___ Data in this exercise ___

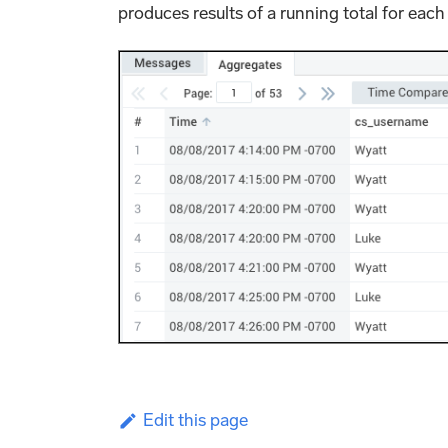
produces results of a running total for each 
Edit this page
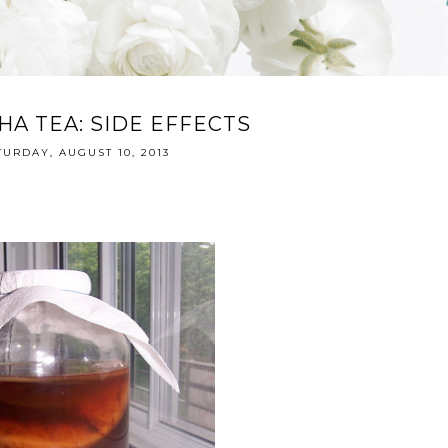
A TEA: SIDE EFFECTS
TURDAY, AUGUST 10, 2013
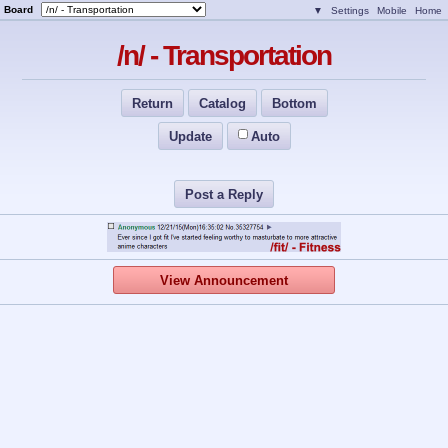
Board
▼
Settings
Mobile
Home
/n/ - Transportation
Return
Catalog
Bottom
Update
Auto
Post a Reply
View Announcement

___

#### Task goal:
The result should be every entry, word for word, and no pictures.

#### Solution:
produces results of a running total for each 
Edit this page
A TEA: SIDE EFFECTS
TURDAY, AUGUST 10, 2013
Board
▼
Settings
Mobile
Home
/n/ - Transportation
Return
Catalog
Bottom
Update
Auto
Post a Reply
View Announcement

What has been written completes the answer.